**Exercise:**
Leaving every picture out, please return exactly the lines from the top of the material below through the line with "právnické i fyzické osoby", both included.

**Data supplied:**

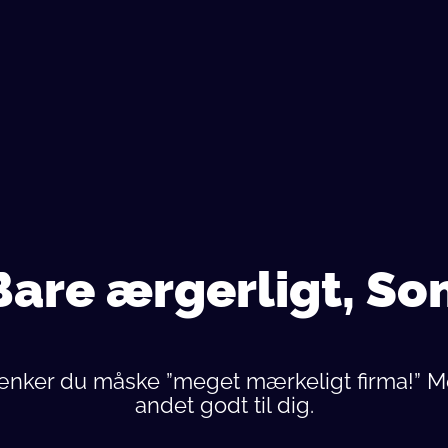
n
Bare ærgerligt, S
tænker du måske ”meget mærkeligt firma!” Me
andet godt til dig.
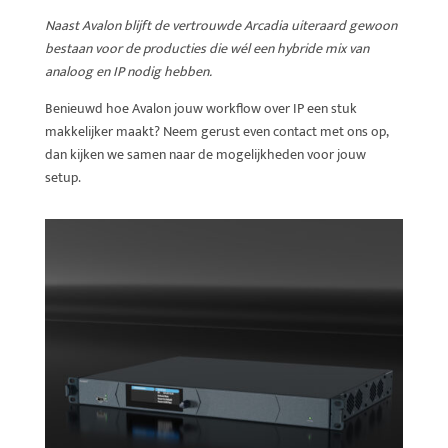
Naast Avalon blijft de vertrouwde Arcadia uiteraard gewoon
bestaan voor de producties die wél een hybride mix van
analoog en IP nodig hebben.
Benieuwd hoe Avalon jouw workflow over IP een stuk
makkelijker maakt? Neem gerust even contact met ons op,
dan kijken we samen naar de mogelijkheden voor jouw
setup.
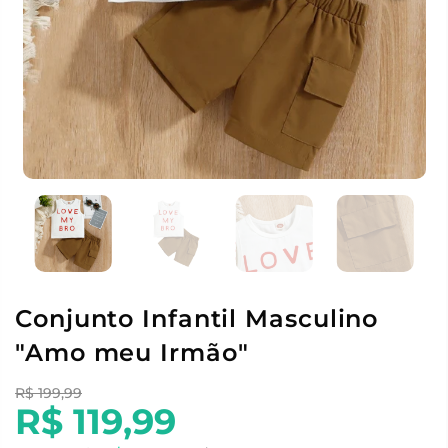
Conjunto Infantil Masculino
"Amo meu Irmão"
R$ 199,99
R$ 119,99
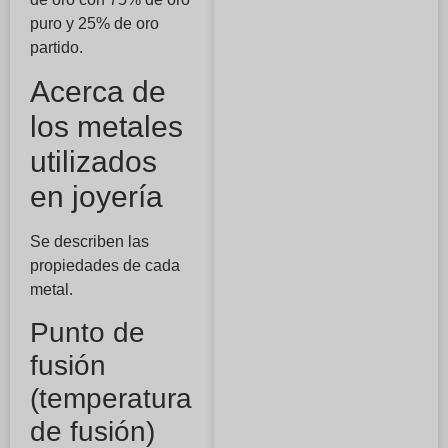
puro y 25% de oro
partido.
Acerca de
los metales
utilizados
en joyería
Se describen las
propiedades de cada
metal.
Punto de
fusión
(temperatura
de fusión)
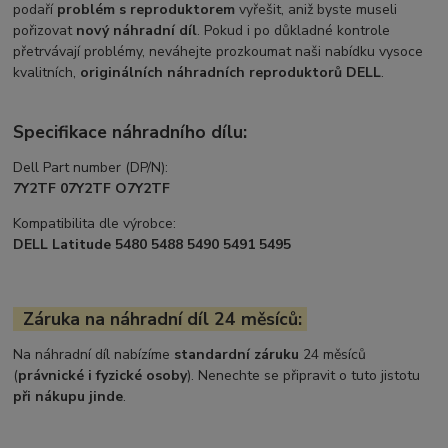
podaří
problém s reproduktorem
vyřešit, aniž byste museli
pořizovat
nový náhradní díl
. Pokud i po důkladné kontrole
přetrvávají problémy, neváhejte prozkoumat naši nabídku vysoce
kvalitních,
originálních náhradních reproduktorů DELL
.
Specifikace náhradního dílu:
Dell Part number (DP/N):
7Y2TF 07Y2TF O7Y2TF
Kompatibilita dle výrobce:
DELL Latitude 5480 5488 5490 5491 5495
Záruka na náhradní díl 24 měsíců:
Na náhradní díl nabízíme
standardní záruku
24 měsíců
(
právnické i fyzické osoby
). Nenechte se připravit o tuto jistotu
při nákupu jinde
.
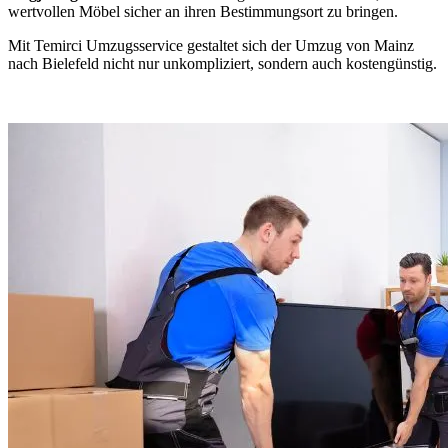
wertvollen Möbel sicher an ihren Bestimmungsort zu bringen.
Mit Temirci Umzugsservice gestaltet sich der Umzug von Mainz
nach Bielefeld nicht nur unkompliziert, sondern auch kostengünstig.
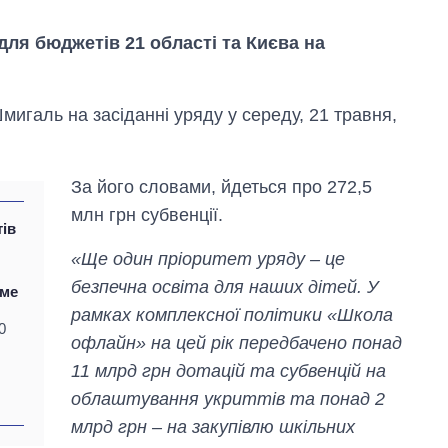
 для бюджетів 21 області та Києва на
мигаль на засіданні уряду у середу, 21 травня,
За його словами, йдеться про 272,5
млн грн субвенції.
ів
«Ще один пріоритет уряду – це
безпечна освіта для наших дітей. У
име
рамках комплексної політики «Школа
0
Вісім масованих
офлайн» на цей рік передбачено понад
ударів по Україні
11 млрд грн дотацій та субвенцій на
за літо: Київ та
область стали
облаштування укриттів та понад 2
головною ціллю
млрд грн – на закупівлю шкільних
рф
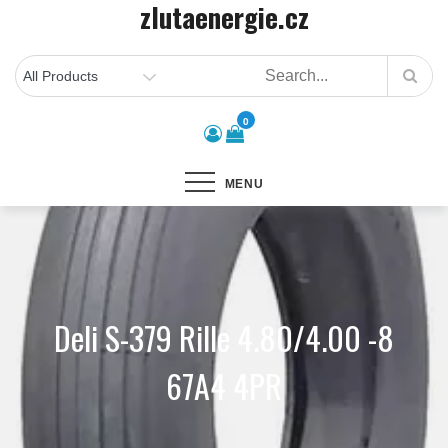
zlutaenergie.cz
Skip
to
content
0
MENU
Deli S-379 Rille 4.80/4.00 -8
67A4 4PR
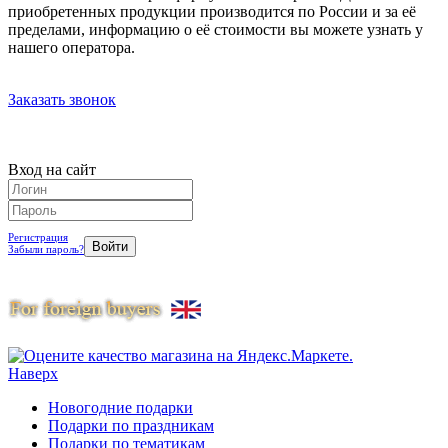
приобретенных продукции производится по России и за её
пределами, информацию о её стоимости вы можете узнать у
нашего оператора.
Заказать звонок
Вход на сайт
Регистрация
Забыли пароль?
Наверх
Новогодние подарки
Подарки по праздникам
Подарки по тематикам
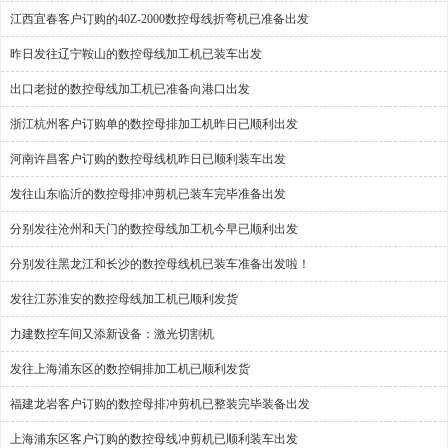
江西宜春客户订购的40Z-2000数控母线折弯机已准备出发
昨日发往辽宁鞍山的数控母线加工机已装车出发
出口老挝的数控母线加工机已准备向港口出发
浙江杭州客户订购单的数控母排加工机昨日已顺利出发
河南许昌客户订购的数控母线机昨日已顺利装车出发
发往山东临沂的数控母排冲剪机已装车完毕准备出发
分别发往沧州和天门的数控母线加工机今早已顺利出发
分别发往黑龙江和长沙的数控母线机已装车准备出发啦！
发往江苏淮安的数控母线加工机已顺利发货
力建数控车间又添新设备：激光切割机
发往上海浦东区的数控铜排加工机已顺利发货
福建龙岩客户订购的数控母排冲剪机已整装完毕装备出发
上海浦东区客户订购的数控母线冲剪机已顺利装车出发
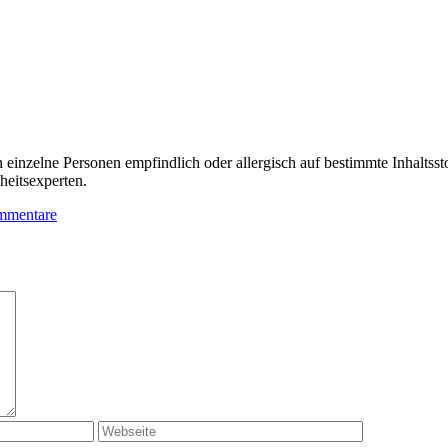
n einzelne Personen empfindlich oder allergisch auf bestimmte Inhalts
heitsexperten.
mmentare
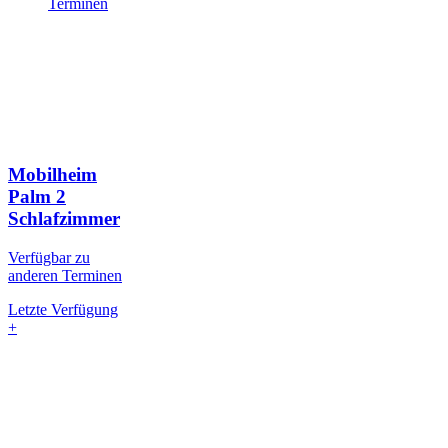
Terminen
Mobilheim
Palm
2
Schlafzimmer
Verfügbar zu
anderen Terminen
Letzte Verfügung
+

**Response to this task:**
n
Bare ærgerligt, S
tænker du måske ”meget mærkeligt firma!” Me
andet godt til dig.
Naast Avalon blijft de vertrouwde Arcadia uiteraard gewoon
bestaan voor de producties die wél een hybride mix van
analoog en IP nodig hebben.
Benieuwd hoe Avalon jouw workflow over IP een stuk
makkelijker maakt? Neem gerust even contact met ons op,
dan kijken we samen naar de mogelijkheden voor jouw
setup.
Conjunto Infantil Masculino
"Amo meu Irmão"
R$ 199,99
R$ 119,99
puro y 25% de oro
partido.
Acerca de
los metales
utilizados
en joyería
Se describen las
propiedades de cada
metal.
Punto de
fusión
(temperatura
de fusión)
podaří
problém s reproduktorem
vyřešit, aniž byste museli
pořizovat
nový náhradní díl
. Pokud i po důkladné kontrole
přetrvávají problémy, neváhejte prozkoumat naši nabídku vysoce
kvalitních,
originálních náhradních reproduktorů DELL
.
Specifikace náhradního dílu:
Dell Part number (DP/N):
7Y2TF 07Y2TF O7Y2TF
Kompatibilita dle výrobce:
DELL Latitude 5480 5488 5490 5491 5495
Záruka na náhradní díl 24 měsíců:
Na náhradní díl nabízíme
standardní záruku
24 měsíců
(
právnické i fyzické osoby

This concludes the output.